## WHAT IS NEEDED
Please return the lines below verbatim, beginning at the one that has "Brandenburg Waffenschein (72, 1399)" and stopping after the one that has "Image resolution: width=351, height=2576.", and add no other lines.

## TASK MATERIAL
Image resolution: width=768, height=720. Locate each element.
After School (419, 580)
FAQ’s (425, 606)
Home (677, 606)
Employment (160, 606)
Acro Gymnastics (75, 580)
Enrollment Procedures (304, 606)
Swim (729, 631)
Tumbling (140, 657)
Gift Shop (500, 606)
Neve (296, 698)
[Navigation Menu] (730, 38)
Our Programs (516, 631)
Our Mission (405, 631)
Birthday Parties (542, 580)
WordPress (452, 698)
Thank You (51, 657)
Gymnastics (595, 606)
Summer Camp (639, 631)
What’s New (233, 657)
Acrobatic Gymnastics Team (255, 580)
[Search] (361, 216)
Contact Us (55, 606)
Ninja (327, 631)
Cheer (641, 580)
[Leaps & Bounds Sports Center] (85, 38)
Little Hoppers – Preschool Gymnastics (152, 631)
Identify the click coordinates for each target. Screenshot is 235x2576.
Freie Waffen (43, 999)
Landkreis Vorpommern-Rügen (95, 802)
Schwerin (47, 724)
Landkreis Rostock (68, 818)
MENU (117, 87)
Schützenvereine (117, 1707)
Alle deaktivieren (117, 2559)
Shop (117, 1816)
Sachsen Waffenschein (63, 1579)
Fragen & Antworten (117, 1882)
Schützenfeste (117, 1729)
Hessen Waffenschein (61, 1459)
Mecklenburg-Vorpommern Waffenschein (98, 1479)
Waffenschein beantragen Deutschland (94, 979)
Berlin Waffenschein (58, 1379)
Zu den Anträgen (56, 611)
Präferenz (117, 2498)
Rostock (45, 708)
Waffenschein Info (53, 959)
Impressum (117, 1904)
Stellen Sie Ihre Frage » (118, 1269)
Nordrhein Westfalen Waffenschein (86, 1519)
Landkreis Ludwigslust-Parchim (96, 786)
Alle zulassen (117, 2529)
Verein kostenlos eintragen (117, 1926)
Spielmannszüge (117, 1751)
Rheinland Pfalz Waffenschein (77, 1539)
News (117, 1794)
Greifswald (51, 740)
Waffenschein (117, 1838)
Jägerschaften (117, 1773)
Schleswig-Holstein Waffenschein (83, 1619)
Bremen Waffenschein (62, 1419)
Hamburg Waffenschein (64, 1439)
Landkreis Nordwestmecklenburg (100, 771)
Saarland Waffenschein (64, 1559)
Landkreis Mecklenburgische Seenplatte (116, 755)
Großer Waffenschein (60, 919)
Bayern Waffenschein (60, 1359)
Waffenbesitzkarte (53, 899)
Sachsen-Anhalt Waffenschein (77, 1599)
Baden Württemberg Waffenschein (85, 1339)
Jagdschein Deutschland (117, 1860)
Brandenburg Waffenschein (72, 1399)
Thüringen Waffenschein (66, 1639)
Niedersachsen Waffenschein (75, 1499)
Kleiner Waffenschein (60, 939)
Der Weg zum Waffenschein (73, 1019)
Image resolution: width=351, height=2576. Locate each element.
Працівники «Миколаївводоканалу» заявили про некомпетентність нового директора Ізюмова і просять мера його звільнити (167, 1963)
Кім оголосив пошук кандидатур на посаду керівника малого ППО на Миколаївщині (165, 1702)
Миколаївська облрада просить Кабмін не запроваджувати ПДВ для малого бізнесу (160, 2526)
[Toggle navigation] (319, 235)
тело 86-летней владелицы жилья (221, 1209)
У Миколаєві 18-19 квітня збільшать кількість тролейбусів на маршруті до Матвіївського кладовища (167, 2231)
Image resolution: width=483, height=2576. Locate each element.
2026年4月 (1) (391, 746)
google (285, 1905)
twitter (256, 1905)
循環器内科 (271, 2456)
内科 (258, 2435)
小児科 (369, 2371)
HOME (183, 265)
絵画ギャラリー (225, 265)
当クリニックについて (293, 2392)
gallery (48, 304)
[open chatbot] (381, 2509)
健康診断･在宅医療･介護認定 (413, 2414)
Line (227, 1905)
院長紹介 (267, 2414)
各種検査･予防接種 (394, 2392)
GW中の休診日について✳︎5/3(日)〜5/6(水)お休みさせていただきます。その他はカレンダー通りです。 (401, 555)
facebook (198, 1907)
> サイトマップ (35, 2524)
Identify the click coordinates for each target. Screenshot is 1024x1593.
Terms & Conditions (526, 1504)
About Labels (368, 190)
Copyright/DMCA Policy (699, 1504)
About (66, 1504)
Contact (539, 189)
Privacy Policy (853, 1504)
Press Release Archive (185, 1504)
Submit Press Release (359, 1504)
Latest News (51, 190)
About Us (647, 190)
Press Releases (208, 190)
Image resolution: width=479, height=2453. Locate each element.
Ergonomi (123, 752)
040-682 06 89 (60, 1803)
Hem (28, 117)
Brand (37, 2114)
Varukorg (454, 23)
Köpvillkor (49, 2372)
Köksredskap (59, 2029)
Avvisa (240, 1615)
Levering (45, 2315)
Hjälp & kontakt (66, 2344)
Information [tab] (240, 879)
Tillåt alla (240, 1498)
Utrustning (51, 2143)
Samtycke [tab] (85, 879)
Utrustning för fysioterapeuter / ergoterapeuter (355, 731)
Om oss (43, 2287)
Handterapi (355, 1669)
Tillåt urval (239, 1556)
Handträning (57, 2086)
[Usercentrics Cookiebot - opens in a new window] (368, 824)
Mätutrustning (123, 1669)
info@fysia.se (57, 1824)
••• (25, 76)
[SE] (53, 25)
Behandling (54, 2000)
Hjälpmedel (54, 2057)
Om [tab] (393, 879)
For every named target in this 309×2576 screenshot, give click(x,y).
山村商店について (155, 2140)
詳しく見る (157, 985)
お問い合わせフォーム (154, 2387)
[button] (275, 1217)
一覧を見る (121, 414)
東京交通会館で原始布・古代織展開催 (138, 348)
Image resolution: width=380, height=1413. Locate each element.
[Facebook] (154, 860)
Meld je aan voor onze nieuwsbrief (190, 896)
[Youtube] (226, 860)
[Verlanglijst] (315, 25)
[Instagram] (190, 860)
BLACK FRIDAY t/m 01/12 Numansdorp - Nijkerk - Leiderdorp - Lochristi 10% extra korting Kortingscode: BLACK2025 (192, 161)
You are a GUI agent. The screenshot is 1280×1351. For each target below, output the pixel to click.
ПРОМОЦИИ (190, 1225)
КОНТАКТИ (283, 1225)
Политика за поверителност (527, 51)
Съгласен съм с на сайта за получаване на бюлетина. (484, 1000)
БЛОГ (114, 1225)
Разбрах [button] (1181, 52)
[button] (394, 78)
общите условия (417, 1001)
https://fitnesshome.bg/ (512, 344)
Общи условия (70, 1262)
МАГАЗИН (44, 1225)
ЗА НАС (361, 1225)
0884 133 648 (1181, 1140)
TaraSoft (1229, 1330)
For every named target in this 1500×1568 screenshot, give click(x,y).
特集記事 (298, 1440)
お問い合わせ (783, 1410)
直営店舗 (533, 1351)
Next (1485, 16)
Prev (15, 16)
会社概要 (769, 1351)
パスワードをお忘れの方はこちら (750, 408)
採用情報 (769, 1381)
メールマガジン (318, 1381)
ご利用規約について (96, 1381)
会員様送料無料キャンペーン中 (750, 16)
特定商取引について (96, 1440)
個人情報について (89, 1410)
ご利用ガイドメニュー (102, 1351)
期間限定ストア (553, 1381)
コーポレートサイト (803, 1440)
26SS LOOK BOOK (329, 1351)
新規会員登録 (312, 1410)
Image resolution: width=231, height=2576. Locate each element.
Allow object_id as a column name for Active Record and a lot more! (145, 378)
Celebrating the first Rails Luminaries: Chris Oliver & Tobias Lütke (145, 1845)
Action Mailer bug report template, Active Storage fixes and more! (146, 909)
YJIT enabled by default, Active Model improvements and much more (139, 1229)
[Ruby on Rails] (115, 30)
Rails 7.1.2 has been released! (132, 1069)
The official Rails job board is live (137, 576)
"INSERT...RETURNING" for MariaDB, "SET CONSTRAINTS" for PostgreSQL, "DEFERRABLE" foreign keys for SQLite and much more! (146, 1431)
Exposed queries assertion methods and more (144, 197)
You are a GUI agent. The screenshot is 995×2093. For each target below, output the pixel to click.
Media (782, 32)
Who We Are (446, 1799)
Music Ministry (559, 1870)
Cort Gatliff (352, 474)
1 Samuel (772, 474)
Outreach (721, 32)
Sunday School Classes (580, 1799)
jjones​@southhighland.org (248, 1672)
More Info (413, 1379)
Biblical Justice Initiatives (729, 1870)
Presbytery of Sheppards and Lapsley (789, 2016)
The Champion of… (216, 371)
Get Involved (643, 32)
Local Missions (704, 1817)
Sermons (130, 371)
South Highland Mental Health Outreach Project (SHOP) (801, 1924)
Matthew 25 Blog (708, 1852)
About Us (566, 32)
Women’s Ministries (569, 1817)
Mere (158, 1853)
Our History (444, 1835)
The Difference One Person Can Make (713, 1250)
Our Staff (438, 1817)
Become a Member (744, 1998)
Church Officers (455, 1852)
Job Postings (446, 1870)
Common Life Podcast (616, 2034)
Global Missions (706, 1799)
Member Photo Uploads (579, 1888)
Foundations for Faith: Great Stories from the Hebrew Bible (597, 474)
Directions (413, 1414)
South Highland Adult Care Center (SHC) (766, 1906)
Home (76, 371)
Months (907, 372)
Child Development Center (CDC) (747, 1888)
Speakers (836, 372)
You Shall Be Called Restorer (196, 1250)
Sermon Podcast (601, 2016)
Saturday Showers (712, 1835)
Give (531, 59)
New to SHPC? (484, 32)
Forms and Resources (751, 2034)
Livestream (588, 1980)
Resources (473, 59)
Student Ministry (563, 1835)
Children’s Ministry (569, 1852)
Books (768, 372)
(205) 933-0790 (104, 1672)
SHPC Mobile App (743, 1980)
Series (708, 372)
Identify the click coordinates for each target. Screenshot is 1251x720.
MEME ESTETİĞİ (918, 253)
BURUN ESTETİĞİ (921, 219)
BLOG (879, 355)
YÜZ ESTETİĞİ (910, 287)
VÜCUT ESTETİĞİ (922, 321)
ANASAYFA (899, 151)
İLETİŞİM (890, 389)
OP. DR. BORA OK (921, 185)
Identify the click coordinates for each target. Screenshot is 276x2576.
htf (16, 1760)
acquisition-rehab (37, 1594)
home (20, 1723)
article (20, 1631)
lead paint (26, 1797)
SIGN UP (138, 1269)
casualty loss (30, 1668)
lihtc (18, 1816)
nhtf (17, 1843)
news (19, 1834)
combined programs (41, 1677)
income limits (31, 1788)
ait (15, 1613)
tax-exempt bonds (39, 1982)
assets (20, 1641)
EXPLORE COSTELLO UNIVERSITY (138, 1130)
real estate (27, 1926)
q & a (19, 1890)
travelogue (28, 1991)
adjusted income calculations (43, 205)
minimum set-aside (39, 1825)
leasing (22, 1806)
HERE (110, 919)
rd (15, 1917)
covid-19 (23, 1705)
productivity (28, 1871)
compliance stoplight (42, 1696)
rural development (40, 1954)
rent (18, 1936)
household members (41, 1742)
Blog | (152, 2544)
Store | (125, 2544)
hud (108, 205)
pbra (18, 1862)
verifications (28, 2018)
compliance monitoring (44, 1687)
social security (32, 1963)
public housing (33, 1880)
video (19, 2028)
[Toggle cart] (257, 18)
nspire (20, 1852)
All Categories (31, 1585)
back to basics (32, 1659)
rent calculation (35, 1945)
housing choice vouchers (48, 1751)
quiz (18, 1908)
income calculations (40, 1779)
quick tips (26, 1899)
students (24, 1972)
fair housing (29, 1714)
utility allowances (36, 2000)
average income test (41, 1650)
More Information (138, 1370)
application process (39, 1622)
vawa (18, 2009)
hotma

## RESPONSE AREA
Brandenburg Waffenschein (72, 1399)
Thüringen Waffenschein (66, 1639)
Niedersachsen Waffenschein (75, 1499)
Kleiner Waffenschein (60, 939)
Der Weg zum Waffenschein (73, 1019)
Image resolution: width=351, height=2576. Locate each element.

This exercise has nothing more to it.